Saved data entries:
----

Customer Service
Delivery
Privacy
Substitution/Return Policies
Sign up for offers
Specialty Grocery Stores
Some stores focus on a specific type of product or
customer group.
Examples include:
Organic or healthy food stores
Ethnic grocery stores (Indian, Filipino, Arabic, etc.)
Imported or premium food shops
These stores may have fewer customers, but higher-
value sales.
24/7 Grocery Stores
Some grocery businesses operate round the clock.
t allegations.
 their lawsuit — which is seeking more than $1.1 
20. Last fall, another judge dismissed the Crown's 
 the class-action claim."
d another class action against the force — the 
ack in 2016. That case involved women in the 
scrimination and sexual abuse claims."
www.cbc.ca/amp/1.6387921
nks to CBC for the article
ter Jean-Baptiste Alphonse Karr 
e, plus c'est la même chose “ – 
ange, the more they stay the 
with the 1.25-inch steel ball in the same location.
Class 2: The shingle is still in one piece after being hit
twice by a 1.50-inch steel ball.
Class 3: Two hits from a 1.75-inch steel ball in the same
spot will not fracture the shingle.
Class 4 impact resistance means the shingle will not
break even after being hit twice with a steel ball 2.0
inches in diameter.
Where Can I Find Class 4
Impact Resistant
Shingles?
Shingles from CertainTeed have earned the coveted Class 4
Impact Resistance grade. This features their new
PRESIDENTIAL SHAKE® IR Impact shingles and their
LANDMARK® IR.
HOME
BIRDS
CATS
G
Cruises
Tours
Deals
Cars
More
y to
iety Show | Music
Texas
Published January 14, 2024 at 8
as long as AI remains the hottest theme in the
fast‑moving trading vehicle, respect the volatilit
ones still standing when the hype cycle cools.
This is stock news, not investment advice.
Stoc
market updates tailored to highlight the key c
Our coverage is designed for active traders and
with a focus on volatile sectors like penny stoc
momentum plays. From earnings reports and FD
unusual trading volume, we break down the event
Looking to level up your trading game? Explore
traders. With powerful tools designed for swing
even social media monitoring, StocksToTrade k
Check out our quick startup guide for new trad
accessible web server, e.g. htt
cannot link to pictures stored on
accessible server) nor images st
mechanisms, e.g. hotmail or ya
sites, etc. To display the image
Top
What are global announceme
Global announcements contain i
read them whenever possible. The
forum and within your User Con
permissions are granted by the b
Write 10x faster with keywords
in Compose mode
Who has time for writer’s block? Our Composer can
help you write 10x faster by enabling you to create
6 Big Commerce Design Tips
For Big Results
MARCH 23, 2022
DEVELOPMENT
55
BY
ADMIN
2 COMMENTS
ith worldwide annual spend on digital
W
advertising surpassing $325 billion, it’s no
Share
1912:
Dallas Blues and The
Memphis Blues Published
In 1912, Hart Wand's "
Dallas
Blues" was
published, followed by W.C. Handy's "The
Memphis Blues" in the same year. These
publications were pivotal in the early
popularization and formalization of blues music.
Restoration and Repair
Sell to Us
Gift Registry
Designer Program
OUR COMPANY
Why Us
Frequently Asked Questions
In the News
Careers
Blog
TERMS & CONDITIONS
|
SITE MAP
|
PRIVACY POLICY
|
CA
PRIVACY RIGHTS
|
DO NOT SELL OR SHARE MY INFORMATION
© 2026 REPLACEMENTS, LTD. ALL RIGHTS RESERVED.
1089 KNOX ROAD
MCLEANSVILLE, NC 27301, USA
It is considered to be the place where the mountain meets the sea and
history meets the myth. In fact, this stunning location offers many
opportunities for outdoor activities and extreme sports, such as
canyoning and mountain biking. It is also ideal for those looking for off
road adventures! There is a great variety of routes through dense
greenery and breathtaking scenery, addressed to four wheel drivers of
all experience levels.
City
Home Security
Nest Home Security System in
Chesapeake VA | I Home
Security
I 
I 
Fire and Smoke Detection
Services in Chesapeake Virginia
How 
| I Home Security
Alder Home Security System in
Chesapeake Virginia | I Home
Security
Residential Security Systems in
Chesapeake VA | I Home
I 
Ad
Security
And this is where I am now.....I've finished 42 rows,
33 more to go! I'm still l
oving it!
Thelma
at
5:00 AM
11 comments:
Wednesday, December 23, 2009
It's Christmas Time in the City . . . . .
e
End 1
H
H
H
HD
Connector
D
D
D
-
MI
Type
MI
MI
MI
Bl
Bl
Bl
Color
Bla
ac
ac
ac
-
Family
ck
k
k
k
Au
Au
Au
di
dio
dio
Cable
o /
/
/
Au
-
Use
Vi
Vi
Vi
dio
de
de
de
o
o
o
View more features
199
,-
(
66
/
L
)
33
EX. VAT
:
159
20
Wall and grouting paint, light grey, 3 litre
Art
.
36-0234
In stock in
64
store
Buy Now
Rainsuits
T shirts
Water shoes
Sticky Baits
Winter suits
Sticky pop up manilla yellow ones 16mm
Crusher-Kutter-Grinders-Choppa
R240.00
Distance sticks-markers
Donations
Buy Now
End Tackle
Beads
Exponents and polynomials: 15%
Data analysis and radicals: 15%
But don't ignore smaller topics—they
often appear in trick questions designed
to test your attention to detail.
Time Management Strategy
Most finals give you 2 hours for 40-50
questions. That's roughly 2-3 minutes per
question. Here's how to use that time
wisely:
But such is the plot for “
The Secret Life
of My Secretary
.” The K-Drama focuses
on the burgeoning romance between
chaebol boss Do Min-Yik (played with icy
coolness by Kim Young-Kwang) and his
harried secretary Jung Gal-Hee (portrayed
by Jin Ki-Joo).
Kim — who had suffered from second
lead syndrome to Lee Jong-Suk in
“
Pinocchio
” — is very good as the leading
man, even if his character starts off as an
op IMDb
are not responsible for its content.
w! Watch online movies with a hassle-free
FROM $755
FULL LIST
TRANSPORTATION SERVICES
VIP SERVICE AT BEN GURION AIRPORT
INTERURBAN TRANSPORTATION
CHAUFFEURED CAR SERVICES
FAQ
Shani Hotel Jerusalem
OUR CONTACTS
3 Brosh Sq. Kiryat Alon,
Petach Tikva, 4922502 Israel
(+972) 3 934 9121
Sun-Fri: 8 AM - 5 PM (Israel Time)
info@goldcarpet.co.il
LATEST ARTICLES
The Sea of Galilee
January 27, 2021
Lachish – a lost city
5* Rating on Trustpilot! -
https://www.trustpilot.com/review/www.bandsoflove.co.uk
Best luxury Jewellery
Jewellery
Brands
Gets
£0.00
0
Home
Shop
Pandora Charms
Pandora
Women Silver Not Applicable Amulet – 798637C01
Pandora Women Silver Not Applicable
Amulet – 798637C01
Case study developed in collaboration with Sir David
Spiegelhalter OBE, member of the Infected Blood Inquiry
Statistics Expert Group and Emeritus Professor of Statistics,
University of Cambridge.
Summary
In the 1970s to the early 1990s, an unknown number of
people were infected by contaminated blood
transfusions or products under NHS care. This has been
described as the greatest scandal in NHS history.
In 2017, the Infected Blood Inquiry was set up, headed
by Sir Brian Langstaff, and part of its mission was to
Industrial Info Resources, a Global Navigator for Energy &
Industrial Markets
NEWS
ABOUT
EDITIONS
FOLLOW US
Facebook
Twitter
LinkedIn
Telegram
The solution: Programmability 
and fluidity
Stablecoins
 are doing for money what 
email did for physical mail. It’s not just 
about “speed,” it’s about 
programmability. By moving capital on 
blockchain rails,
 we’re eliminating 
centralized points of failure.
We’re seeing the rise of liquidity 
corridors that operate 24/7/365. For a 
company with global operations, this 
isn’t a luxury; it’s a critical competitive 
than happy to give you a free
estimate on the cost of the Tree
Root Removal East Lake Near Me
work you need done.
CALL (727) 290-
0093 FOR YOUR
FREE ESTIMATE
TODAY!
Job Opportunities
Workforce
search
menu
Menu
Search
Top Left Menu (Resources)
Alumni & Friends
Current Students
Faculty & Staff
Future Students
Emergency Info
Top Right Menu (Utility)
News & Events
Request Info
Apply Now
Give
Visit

----

- _Exercise instructions_
Return each entry exactly. Leave none out.

- _Your response_
Customer Service
Delivery
Privacy
Substitution/Return Policies
Sign up for offers
Specialty Grocery Stores
Some stores focus on a specific type of product or
customer group.
Examples include:
Organic or healthy food stores
Ethnic grocery stores (Indian, Filipino, Arabic, etc.)
Imported or premium food shops
These stores may have fewer customers, but higher-
value sales.
24/7 Grocery Stores
Some grocery businesses operate round the clock.
t allegations.
 their lawsuit — which is seeking more than $1.1 
20. Last fall, another judge dismissed the Crown's 
 the class-action claim."
d another class action against the force — the 
ack in 2016. That case involved women in the 
scrimination and sexual abuse claims."
www.cbc.ca/amp/1.6387921
nks to CBC for the article
ter Jean-Baptiste Alphonse Karr 
e, plus c'est la même chose “ – 
ange, the more they stay the 
with the 1.25-inch steel ball in the same location.
Class 2: The shingle is still in one piece after being hit
twice by a 1.50-inch steel ball.
Class 3: Two hits from a 1.75-inch steel ball in the same
spot will not fracture the shingle.
Class 4 impact resistance means the shingle will not
break even after being hit twice with a steel ball 2.0
inches in diameter.
Where Can I Find Class 4
Impact Resistant
Shingles?
Shingles from CertainTeed have earned the coveted Class 4
Impact Resistance grade. This features their new
PRESIDENTIAL SHAKE® IR Impact shingles and their
LANDMARK® IR.
HOME
BIRDS
CATS
G
Cruises
Tours
Deals
Cars
More
y to
iety Show | Music
Texas
Published January 14, 2024 at 8
as long as AI remains the hottest theme in the
fast‑moving trading vehicle, respect the volatilit
ones still standing when the hype cycle cools.
This is stock news, not investment advice.
Stoc
market updates tailored to highlight the key c
Our coverage is designed for active traders and
with a focus on volatile sectors like penny stoc
momentum plays. From earnings reports and FD
unusual trading volume, we break down the event
Looking to level up your trading game? Explore
traders. With powerful tools designed for swing
even social media monitoring, StocksToTrade k
Check out our quick startup guide for new trad
accessible web server, e.g. htt
cannot link to pictures stored on
accessible server) nor images st
mechanisms, e.g. hotmail or ya
sites, etc. To display the image
Top
What are global announceme
Global announcements contain i
read them whenever possible. The
forum and within your User Con
permissions are granted by the b
Write 10x faster with keywords
in Compose mode
Who has time for writer’s block? Our Composer can
help you write 10x faster by enabling you to create
6 Big Commerce Design Tips
For Big Results
MARCH 23, 2022
DEVELOPMENT
55
BY
ADMIN
2 COMMENTS
ith worldwide annual spend on digital
W
advertising surpassing $325 billion, it’s no
Share
1912:
Dallas Blues and The
Memphis Blues Published
In 1912, Hart Wand's "
Dallas
Blues" was
published, followed by W.C. Handy's "The
Memphis Blues" in the same year. These
publications were pivotal in the early
popularization and formalization of blues music.
Restoration and Repair
Sell to Us
Gift Registry
Designer Program
OUR COMPANY
Why Us
Frequently Asked Questions
In the News
Careers
Blog
TERMS & CONDITIONS
|
SITE MAP
|
PRIVACY POLICY
|
CA
PRIVACY RIGHTS
|
DO NOT SELL OR SHARE MY INFORMATION
© 2026 REPLACEMENTS, LTD. ALL RIGHTS RESERVED.
1089 KNOX ROAD
MCLEANSVILLE, NC 27301, USA
It is considered to be the place where the mountain meets the sea and
history meets the myth. In fact, this stunning location offers many
opportunities for outdoor activities and extreme sports, such as
canyoning and mountain biking. It is also ideal for those looking for off
road adventures! There is a great variety of routes through dense
greenery and breathtaking scenery, addressed to four wheel drivers of
all experience levels.
City
Home Security
Nest Home Security System in
Chesapeake VA | I Home
Security
I 
I 
Fire and Smoke Detection
Services in Chesapeake Virginia
How 
| I Home Security
Alder Home Security System in
Chesapeake Virginia | I Home
Security
Residential Security Systems in
Chesapeake VA | I Home
I 
Ad
Security
And this is where I am now.....I've finished 42 rows,
33 more to go! I'm still l
oving it!
Thelma
at
5:00 AM
11 comments:
Wednesday, December 23, 2009
It's Christmas Time in the City . . . . .
e
End 1
H
H
H
HD
Connector
D
D
D
-
MI
Type
MI
MI
MI
Bl
Bl
Bl
Color
Bla
ac
ac
ac
-
Family
ck
k
k
k
Au
Au
Au
di
dio
dio
Cable
o /
/
/
Au
-
Use
Vi
Vi
Vi
dio
de
de
de
o
o
o
View more features
199
,-
(
66
/
L
)
33
EX. VAT
:
159
20
Wall and grouting paint, light grey, 3 litre
Art
.
36-0234
In stock in
64
store
Buy Now
Rainsuits
T shirts
Water shoes
Sticky Baits
Winter suits
Sticky pop up manilla yellow ones 16mm
Crusher-Kutter-Grinders-Choppa
R240.00
Distance sticks-markers
Donations
Buy Now
End Tackle
Beads
Exponents and polynomials: 15%
Data analysis and radicals: 15%
But don't ignore smaller topics—they
often appear in trick questions designed
to test your attention to detail.
Time Management Strategy
Most finals give you 2 hours for 40-50
questions. That's roughly 2-3 minutes per
question. Here's how to use that time
wisely:
But such is the plot for “
The Secret Life
of My Secretary
.” The K-Drama focuses
on the burgeoning romance between
chaebol boss Do Min-Yik (played with icy
coolness by Kim Young-Kwang) and his
harried secretary Jung Gal-Hee (portrayed
by Jin Ki-Joo).
Kim — who had suffered from second
lead syndrome to Lee Jong-Suk in
“
Pinocchio
” — is very good as the leading
man, even if his character starts off as an
op IMDb
are not responsible for its content.
w! Watch online movies with a hassle-free
FROM $755
FULL LIST
TRANSPORTATION SERVICES
VIP SERVICE AT BEN GURION AIRPORT
INTERURBAN TRANSPORTATION
CHAUFFEURED CAR SERVICES
FAQ
Shani Hotel Jerusalem
OUR CONTACTS
3 Brosh Sq. Kiryat Alon,
Petach Tikva, 4922502 Israel
(+972) 3 934 9121
Sun-Fri: 8 AM - 5 PM (Israel Time)
info@goldcarpet.co.il
LATEST ARTICLES
The Sea of Galilee
January 27, 2021
Lachish – a lost city
5* Rating on Trustpilot! -
https://www.trustpilot.com/review/www.bandsoflove.co.uk
Best luxury Jewellery
Jewellery
Brands
Gets
£0.00
0
Home
Shop
Pandora Charms
Pandora
Women Silver Not Applicable Amulet – 798637C01
Pandora Women Silver Not Applicable
Amulet – 798637C01
Case study developed in collaboration with Sir David
Spiegelhalter OBE, member of the Infected Blood Inquiry
Statistics Expert Group and Emeritus Professor of Statistics,
University of Cambridge.
Summary
In the 1970s to the early 1990s, an unknown number of
people were infected by contaminated blood
transfusions or products under NHS care. This has been
described as the greatest scandal in NHS history.
In 2017, the Infected Blood Inquiry was set up, headed
by Sir Brian Langstaff, and part of its mission was to
Industrial Info Resources, a Global Navigator for Energy &
Industrial Markets
NEWS
ABOUT
EDITIONS
FOLLOW US
Facebook
Twitter
LinkedIn
Telegram
The solution: Programmability 
and fluidity
Stablecoins
 are doing for money what 
email did for physical mail. It’s not just 
about “speed,” it’s about 
programmability. By moving capital on 
blockchain rails,
 we’re eliminating 
centralized points of failure.
We’re seeing the rise of liquidity 
corridors that operate 24/7/365. For a 
company with global operations, this 
isn’t a luxury; it’s a critical competitive 
than happy to give you a free
estimate on the cost of the Tree
Root Removal East Lake Near Me
work you need done.
CALL (727) 290-
0093 FOR YOUR
FREE ESTIMATE
TODAY!
Job Opportunities
Workforce
search
menu
Menu
Search
Top Left Menu (Resources)
Alumni & Friends
Current Students
Faculty & Staff
Future Students
Emergency Info
Top Right Menu (Utility)
News & Events
Request Info
Apply Now
Give
Visit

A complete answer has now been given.